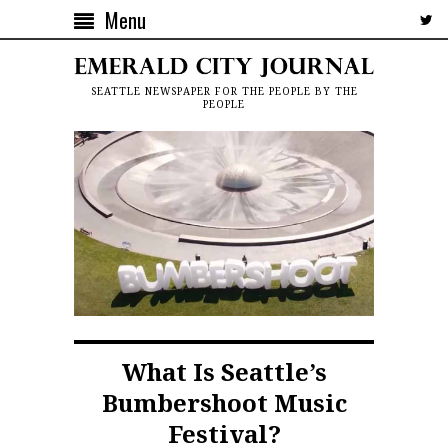
Menu
SEATTLE NEWSPAPER FOR THE PEOPLE BY THE
PEOPLE
What Is Seattle’s
Bumbershoot Music
Festival?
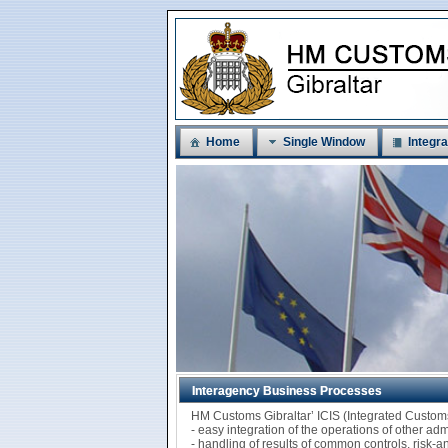
Home
Single Window
Integra
Interagency Business Processes
HM Customs Gibraltar’ ICIS (Integrated Custo
- easy integration of the operations of other ad
- handling of results of common controls, risk-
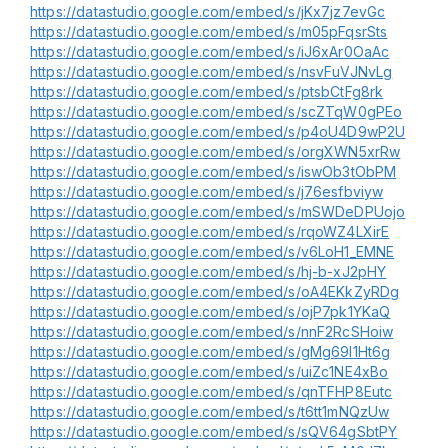
https://datastudio.google.com/embed/s/jKx7jz7evGc
https://datastudio.google.com/embed/s/m05pFqsrSts
https://datastudio.google.com/embed/s/iJ6xAr0OaAc
https://datastudio.google.com/embed/s/nsvFuVJNvLg
https://datastudio.google.com/embed/s/ptsbCtFg8rk
https://datastudio.google.com/embed/s/scZTqW0gPEo
https://datastudio.google.com/embed/s/p4oU4D9wP2U
https://datastudio.google.com/embed/s/orgXWN5xrRw
https://datastudio.google.com/embed/s/iswOb3tObPM
https://datastudio.google.com/embed/s/j76esfbviyw
https://datastudio.google.com/embed/s/mSWDeDPUojo
https://datastudio.google.com/embed/s/rqoWZ4LXirE
https://datastudio.google.com/embed/s/v6LoH1_EMNE
https://datastudio.google.com/embed/s/hj-b-xJ2pHY
https://datastudio.google.com/embed/s/oA4EKkZyRDg
https://datastudio.google.com/embed/s/ojP7pk1YKaQ
https://datastudio.google.com/embed/s/nnF2RcSHoiw
https://datastudio.google.com/embed/s/gMg69l1Ht6g
https://datastudio.google.com/embed/s/uiZc1NE4xBo
https://datastudio.google.com/embed/s/qnTFHP8Eutc
https://datastudio.google.com/embed/s/t6tt1mNQzUw
https://datastudio.google.com/embed/s/sQV64gSbtPY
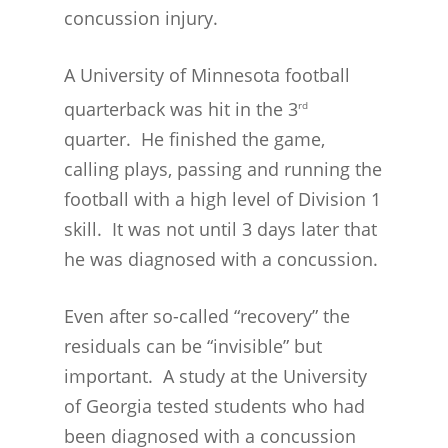
concussion injury.
A University of Minnesota football
quarterback was hit in the 3
rd
quarter. He finished the game,
calling plays, passing and running the
football with a high level of Division 1
skill. It was not until 3 days later that
he was diagnosed with a concussion.
CONCUSSION FACTS
CONCUSSION BASICS
SYMPTOMS
Even after so-called “recovery” the
residuals can be “invisible” but
THE BRAIN IS A VITAL O
CAR ACCIDENTS
important. A study at the University
CONCUSSION- A BRAIN I
WORKPLACE CONCUSSIONS
of Georgia tested students who had
CONCUSSION SYMPTOM
CONCUSSIONS FROM W
LEGAL INFO
been diagnosed with a concussion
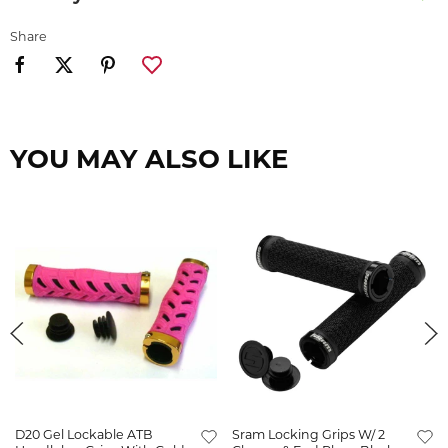
Share
YOU MAY ALSO LIKE
D20 Gel Lockable ATB
Sram Locking Grips W/ 2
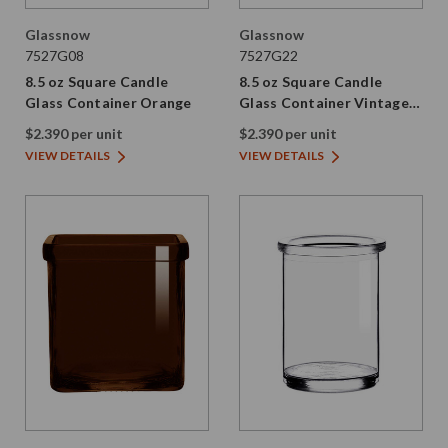
Glassnow
Glassnow
7527G08
7527G22
8.5 oz Square Candle
8.5 oz Square Candle
Glass Container Orange
Glass Container Vintage
Green
$2.390 per unit
$2.390 per unit
VIEW DETAILS
VIEW DETAILS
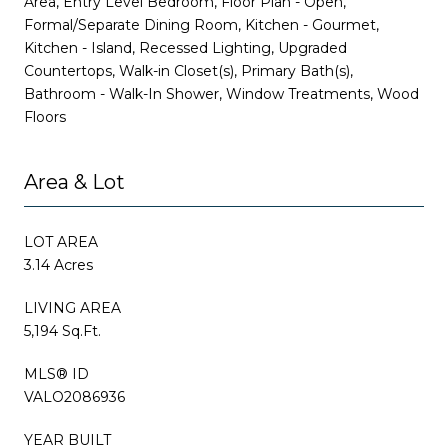
Area, Entry Level Bedroom, Floor Plan - Open,
Formal/Separate Dining Room, Kitchen - Gourmet,
Kitchen - Island, Recessed Lighting, Upgraded
Countertops, Walk-in Closet(s), Primary Bath(s),
Bathroom - Walk-In Shower, Window Treatments, Wood
Floors
Area & Lot
LOT AREA
3.14 Acres
LIVING AREA
5,194 Sq.Ft.
MLS® ID
VALO2086936
YEAR BUILT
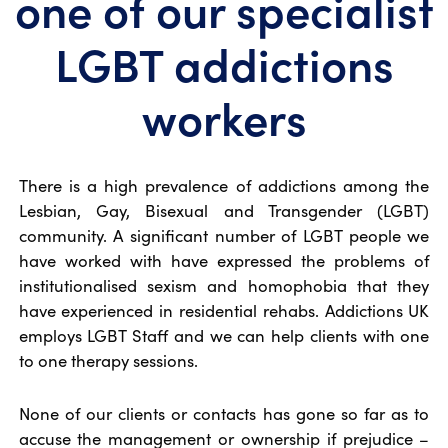
one of our specialist
LGBT addictions
workers
There is a high prevalence of addictions among the
Lesbian, Gay, Bisexual and Transgender (LGBT)
community. A significant number of LGBT people we
have worked with have expressed the problems of
institutionalised sexism and homophobia that they
have experienced in residential rehabs. Addictions UK
employs LGBT Staff and we can help clients with one
to one therapy sessions.
None of our clients or contacts has gone so far as to
accuse the management or ownership if prejudice –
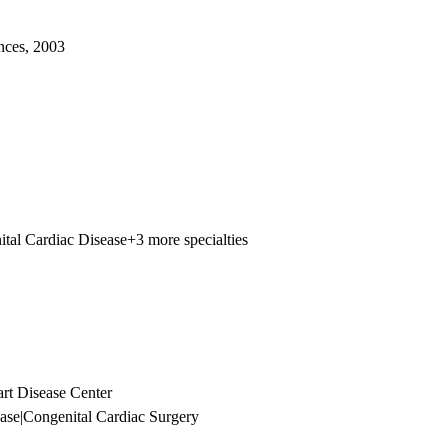
nces, 2003
tal Cardiac Disease
+3 more specialties
t Disease Center
ase
|
Congenital Cardiac Surgery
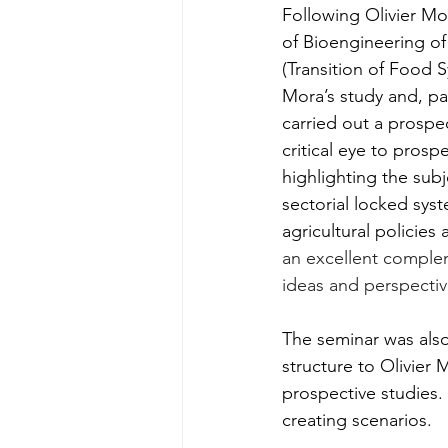
Following Olivier Mo
of Bioengineering of
(Transition of Food S
Mora’s study and, par
carried out a prospe
critical eye to pros
highlighting the subj
sectorial locked syst
agricultural policie
an excellent complem
ideas and perspectiv
The seminar was also
structure to Olivie
prospective studies. 
creating scenarios.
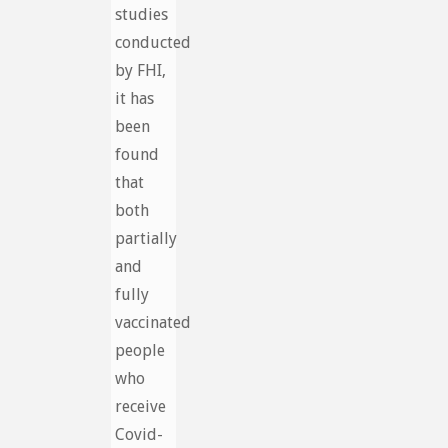
studies
conducted
by FHI,
it has
been
found
that
both
partially
and
fully
vaccinated
people
who
receive
Covid-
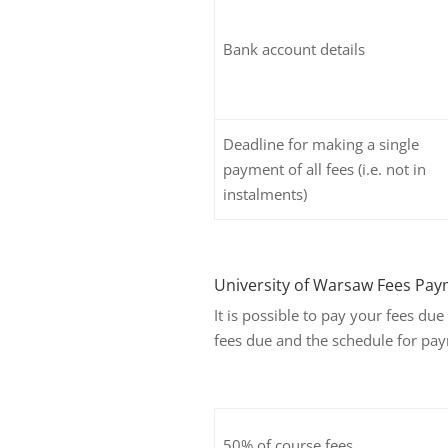
Bank account details
Deadline for making a single
payment of all fees (i.e. not in
instalments)
University of Warsaw Fees Pay
It is possible to pay your fees du
fees due and the schedule for pay
50% of course fees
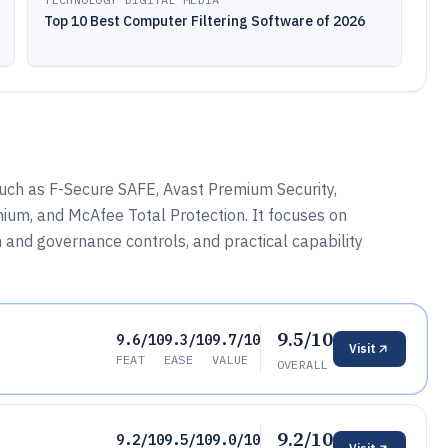
Top 10 Best Computer Filtering Software of 2026
ch as F-Secure SAFE, Avast Premium Security,
ium, and McAfee Total Protection. It focuses on
 and governance controls, and practical capability
9.5/10
9.6/10
9.3/10
9.7/10
Visit
FEAT
EASE
VALUE
OVERALL
9.2/10
9.2/10
9.5/10
9.0/10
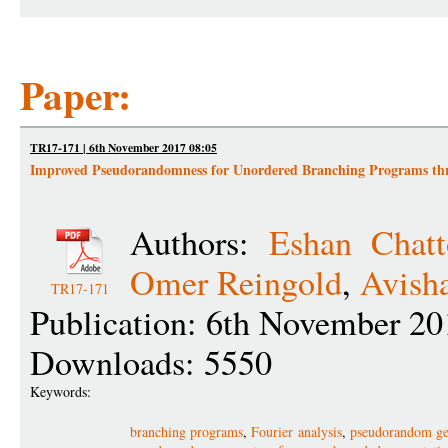
Paper:
TR17-171 | 6th November 2017 08:05
Improved Pseudorandomness for Unordered Branching Programs thr
Authors:
Eshan Chatt
Omer Reingold
,
Avish
TR17-171
Publication: 6th November 20
Downloads: 5550
Keywords:
branching programs
,
Fourier analysis
,
pseudorandom ge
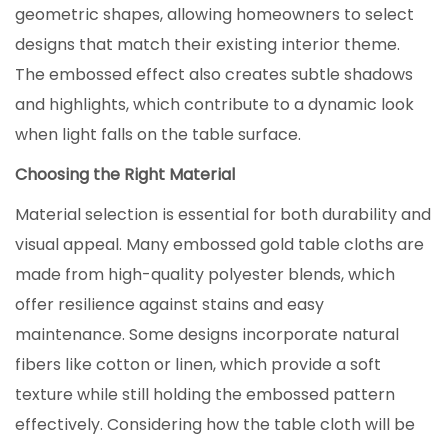
geometric shapes, allowing homeowners to select
designs that match their existing interior theme.
The embossed effect also creates subtle shadows
and highlights, which contribute to a dynamic look
when light falls on the table surface.
Choosing the Right Material
Material selection is essential for both durability and
visual appeal. Many embossed gold table cloths are
made from high-quality polyester blends, which
offer resilience against stains and easy
maintenance. Some designs incorporate natural
fibers like cotton or linen, which provide a soft
texture while still holding the embossed pattern
effectively. Considering how the table cloth will be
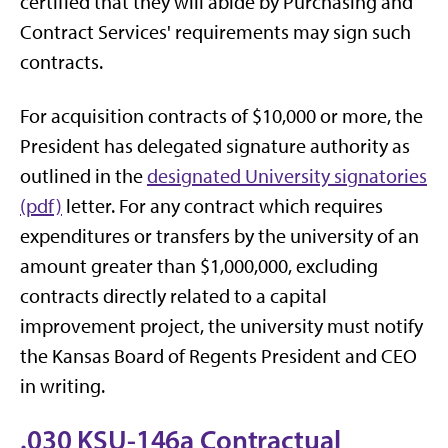
certified that they will abide by Purchasing and
Contract Services' requirements may sign such
contracts.
For acquisition contracts of $10,000 or more, the
President has delegated signature authority as
outlined in the
designated University signatories
(pdf)
letter. For any contract which requires
expenditures or transfers by the university of an
amount greater than $1,000,000, excluding
contracts directly related to a capital
improvement project, the university must notify
the Kansas Board of Regents President and CEO
in writing.
.030 KSU-146a Contractual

_WHAT IS BEING ASKED_.
Only a number is expected: how many lines of the data include the string "CONCUSSIONS".

_SOLUTION TO THIS PROBLEM_.
2